Gespeist werden soll die Ostseepipeline von westsibirischen Erdgasfeldern. Nachdem das Gas in Lubmin angekommen ist, soll es in Netze von Deutschland, Dänemark, Großbritannien und Frankreich strömen. Ab 2012 sollen jährlich rund 55 Milliarden Kubikmeter Gas durch die Pipeline transportiert werden. Schätzungen zufolge entspricht dies etwa elf Prozent des erwarteten Bedarfs der Europäischen Union im Jahr 2030. Bereits ab Herbst 2011 soll Gas durch einen ersten Leitungsstrang fließen.
Wer steckt hinter dem Projekt?
Gebaut und betrieben wird die Pipeline von der Nord Stream AG. Das Unternehmen gehört zu 51 Prozent dem russischen Gasriesen Gazprom sowie zu je 20 Prozent dem deutschen Energiekonzern Eon-Ruhrgas und der BASF-Tochter Wintershall. Neun Prozent hält der niederländische Pipeline-Betreiber Gasunie. Der Bau der Ostseepipeline soll rund 7,4 Milliarden Euro kosten.
Welche Rolle spielt Altkanzler Schröder?
Die Pipeline gilt als Lieblingsprojekt von Altkanzler Schröder. Nach seiner Amtszeit als Regierungschef übernahm der SPD-Politiker den Vorsitz im Aktionärsausschuss von Nord Stream. Beim Festakt am heutigen Freitag in Wyborg wird Schröder als Redner erwartet, ebenso der russische Präsident Dmitri Medwedew. Die Bundesregierung soll durch Wirtschaftsstaatssekretär Bernd Pfaffenbach vertreten werden. Von Kanzlerin Angela Merkel (CDU) wird lediglich eine Grußbotschaft per Video erwartet.

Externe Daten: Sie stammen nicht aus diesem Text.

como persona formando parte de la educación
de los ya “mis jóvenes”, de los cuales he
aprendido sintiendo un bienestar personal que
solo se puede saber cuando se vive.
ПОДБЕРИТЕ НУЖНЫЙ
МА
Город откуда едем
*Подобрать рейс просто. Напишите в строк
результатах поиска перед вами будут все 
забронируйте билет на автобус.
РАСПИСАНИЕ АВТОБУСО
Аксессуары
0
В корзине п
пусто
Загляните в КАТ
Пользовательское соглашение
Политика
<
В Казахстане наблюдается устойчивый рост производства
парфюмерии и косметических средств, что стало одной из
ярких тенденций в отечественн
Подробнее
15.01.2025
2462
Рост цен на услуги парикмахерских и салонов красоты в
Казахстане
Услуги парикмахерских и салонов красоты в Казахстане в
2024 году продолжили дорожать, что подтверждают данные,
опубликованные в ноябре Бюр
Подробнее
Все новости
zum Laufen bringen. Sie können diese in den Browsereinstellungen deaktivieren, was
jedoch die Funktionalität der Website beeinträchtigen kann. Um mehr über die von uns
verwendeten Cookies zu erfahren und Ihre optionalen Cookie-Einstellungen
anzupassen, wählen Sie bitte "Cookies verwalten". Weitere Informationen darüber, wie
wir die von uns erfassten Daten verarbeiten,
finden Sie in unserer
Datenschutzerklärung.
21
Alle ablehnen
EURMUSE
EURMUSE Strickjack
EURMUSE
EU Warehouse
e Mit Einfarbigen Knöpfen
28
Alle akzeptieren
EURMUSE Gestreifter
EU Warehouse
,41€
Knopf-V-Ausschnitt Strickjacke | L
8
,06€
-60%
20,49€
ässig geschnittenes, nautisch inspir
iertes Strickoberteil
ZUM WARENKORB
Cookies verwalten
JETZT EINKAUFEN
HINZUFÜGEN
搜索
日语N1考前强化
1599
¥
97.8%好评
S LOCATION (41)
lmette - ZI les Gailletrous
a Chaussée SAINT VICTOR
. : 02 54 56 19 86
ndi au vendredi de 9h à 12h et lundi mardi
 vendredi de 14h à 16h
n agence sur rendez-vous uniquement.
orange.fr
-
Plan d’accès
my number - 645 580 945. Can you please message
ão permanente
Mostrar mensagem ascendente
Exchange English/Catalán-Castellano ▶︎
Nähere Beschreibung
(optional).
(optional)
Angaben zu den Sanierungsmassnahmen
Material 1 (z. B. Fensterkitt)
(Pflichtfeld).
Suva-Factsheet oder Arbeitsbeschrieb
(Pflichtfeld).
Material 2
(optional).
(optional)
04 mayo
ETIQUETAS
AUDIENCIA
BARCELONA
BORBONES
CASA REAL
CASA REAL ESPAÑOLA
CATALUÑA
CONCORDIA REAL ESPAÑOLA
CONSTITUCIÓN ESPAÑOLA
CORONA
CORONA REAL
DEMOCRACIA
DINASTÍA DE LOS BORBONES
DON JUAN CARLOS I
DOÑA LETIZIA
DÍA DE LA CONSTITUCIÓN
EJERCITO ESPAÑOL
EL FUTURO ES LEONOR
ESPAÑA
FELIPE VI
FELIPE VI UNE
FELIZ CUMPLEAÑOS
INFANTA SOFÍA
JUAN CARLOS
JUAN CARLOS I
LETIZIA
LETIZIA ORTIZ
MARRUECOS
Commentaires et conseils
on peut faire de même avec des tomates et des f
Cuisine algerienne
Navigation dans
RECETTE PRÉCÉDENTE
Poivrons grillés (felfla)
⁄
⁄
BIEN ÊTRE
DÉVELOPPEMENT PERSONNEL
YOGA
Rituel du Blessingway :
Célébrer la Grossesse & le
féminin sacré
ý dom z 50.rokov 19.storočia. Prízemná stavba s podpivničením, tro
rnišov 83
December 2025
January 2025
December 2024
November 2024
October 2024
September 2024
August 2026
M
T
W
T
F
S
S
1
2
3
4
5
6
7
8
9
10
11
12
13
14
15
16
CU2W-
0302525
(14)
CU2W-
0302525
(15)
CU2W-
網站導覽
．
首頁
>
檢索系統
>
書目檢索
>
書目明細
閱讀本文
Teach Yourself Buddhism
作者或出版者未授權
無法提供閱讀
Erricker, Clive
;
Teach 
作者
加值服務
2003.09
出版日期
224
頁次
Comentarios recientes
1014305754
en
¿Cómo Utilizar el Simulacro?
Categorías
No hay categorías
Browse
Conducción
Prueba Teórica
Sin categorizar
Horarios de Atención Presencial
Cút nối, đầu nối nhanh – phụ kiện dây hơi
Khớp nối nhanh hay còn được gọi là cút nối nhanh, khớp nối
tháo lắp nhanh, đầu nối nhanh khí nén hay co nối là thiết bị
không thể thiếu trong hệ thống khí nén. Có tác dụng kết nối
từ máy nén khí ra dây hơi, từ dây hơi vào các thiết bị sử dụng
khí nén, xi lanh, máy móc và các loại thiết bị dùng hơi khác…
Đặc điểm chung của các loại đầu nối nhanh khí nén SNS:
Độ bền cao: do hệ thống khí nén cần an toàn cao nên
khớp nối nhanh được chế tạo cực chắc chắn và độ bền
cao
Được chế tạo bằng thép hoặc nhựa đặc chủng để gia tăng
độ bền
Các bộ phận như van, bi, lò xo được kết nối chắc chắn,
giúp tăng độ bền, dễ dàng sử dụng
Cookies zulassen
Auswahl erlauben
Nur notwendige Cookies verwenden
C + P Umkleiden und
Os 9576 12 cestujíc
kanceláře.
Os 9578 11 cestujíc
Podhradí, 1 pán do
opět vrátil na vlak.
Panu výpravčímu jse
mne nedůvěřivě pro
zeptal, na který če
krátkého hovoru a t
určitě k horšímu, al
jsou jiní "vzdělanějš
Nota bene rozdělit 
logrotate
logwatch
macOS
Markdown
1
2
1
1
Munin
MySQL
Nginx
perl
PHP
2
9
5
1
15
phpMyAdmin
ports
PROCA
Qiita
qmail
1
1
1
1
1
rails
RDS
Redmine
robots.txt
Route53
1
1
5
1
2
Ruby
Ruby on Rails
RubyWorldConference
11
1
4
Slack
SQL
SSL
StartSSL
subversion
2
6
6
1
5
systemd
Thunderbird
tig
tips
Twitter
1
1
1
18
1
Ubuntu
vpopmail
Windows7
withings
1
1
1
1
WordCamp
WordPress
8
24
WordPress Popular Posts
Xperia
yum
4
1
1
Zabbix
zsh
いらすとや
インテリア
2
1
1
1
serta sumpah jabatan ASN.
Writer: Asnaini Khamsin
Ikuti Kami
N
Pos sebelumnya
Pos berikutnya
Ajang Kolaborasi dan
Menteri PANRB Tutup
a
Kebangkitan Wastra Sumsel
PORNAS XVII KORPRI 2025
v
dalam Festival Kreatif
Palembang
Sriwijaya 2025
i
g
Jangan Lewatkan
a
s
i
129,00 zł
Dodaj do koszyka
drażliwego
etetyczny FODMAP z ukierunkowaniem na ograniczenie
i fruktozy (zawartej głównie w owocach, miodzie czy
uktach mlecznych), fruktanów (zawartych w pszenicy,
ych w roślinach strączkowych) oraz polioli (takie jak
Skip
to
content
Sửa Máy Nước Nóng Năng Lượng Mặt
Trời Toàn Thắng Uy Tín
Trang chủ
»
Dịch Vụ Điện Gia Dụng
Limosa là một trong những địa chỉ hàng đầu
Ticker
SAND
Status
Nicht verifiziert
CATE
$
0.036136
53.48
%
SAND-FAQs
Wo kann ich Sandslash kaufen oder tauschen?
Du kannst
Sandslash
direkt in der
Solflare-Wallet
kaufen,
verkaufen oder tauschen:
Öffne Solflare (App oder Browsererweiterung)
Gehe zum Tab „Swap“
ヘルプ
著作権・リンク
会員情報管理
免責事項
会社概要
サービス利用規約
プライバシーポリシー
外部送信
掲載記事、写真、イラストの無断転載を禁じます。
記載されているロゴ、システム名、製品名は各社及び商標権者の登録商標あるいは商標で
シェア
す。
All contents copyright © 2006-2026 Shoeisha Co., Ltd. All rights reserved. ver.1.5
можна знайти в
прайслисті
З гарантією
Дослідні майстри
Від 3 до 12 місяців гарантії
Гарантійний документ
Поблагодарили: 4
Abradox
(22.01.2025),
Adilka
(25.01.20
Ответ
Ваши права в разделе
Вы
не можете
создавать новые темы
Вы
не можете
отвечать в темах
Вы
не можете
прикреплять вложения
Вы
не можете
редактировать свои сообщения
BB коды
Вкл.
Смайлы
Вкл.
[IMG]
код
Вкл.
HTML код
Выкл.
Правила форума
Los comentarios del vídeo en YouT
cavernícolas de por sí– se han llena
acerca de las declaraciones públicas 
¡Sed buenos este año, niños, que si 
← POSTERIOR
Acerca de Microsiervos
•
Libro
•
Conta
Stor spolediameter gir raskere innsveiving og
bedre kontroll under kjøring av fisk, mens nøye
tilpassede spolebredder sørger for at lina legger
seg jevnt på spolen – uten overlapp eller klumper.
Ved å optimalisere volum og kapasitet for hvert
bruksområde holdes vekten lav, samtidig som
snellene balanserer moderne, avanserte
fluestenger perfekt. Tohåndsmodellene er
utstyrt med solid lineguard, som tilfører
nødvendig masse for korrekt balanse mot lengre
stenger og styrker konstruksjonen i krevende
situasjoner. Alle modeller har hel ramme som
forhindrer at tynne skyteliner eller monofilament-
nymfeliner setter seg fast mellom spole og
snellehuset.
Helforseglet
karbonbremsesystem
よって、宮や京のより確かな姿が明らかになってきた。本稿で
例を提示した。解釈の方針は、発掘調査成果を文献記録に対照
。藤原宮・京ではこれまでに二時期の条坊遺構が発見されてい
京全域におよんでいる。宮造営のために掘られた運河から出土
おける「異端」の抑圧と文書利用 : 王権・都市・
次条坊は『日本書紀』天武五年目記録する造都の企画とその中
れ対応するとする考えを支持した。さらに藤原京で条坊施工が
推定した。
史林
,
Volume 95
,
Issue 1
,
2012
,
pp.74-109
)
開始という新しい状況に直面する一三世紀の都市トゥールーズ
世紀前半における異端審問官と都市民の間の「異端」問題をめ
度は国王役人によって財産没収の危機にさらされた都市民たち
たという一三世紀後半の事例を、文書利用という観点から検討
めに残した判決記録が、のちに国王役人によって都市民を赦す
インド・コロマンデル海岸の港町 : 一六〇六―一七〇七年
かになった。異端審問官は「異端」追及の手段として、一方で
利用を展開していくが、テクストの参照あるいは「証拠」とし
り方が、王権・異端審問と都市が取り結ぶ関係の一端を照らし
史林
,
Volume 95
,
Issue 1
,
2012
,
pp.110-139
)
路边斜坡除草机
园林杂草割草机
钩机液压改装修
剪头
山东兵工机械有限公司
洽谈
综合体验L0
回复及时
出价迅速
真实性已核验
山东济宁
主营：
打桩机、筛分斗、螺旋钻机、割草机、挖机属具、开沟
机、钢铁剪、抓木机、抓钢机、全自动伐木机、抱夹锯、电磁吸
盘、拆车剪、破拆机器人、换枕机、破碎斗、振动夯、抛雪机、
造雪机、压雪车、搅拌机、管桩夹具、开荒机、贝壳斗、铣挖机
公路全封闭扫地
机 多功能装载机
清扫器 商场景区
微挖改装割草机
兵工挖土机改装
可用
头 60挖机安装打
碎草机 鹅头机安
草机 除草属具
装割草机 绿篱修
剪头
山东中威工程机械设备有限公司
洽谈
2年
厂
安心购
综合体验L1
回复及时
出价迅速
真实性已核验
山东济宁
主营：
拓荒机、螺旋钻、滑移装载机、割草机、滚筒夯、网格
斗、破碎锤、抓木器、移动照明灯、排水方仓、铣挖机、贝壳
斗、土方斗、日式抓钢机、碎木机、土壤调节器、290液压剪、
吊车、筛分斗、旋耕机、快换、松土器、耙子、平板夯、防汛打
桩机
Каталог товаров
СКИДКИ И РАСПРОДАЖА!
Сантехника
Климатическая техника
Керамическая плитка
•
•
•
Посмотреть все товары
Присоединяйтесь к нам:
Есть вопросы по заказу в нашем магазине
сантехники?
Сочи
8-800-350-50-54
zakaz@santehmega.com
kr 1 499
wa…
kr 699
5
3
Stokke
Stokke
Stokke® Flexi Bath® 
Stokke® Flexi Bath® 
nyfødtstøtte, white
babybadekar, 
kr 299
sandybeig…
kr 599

Was erwartet die Gaskunden in Deutschland?
„Die Pipeline erhöht die Versorgungssicherheit in Deutschland“, sagte die Energieexpertin Claudia Kemfert vom Deutschen Institut für Wirtschaftsforschung (DIW) dieser Zeitung. Allerdings entstehe nicht automatisch mehr Wettbewerb, der sich in Form sinkender Preise auswirken könnte. „Wir brauchen mehr Verbindungen, um eine einseitige Abhängigkeit von russischem Gas zu verhindern“, betonte Kemfert.
Welche Pipeline-Projekte gibt es noch?
Neben der Ostseepipeline sind weitere Milliardenprojekte in Planung. Die Pipeline „South Stream“ soll Erdgas von Russland über das Schwarze Meer nach Bulgarien und von dort bis nach Österreich und Italien bringen. Ab 2015 ist eine Transportkapazität von jährlich 63 Milliarden Kubikmetern Gas geplant. Das Projekt wird von Gazprom, der italienischen ENI-Gruppe und der französischen EDF vorangetrieben. Die Pipeline Nabucco soll ab 2014 - unter Umgehung Russlands - jährlich 31 Milliarden Kubikmeter Gas vom Kaspischen Meer nach Europa pumpen. An dem Projekt ist auch der Essener Energiekonzern RWE beteiligt. Der ehemalige Bundesaußenminister Joschka Fischer (Grüne) arbeitet als Berater für das Vorhaben. Daneben gibt es noch ein Projekt namens „White Stream“. Die Pipeline soll ab 2016 Gas aus der Region des Kaspischen Meeres bis nach Westeuropa bringen.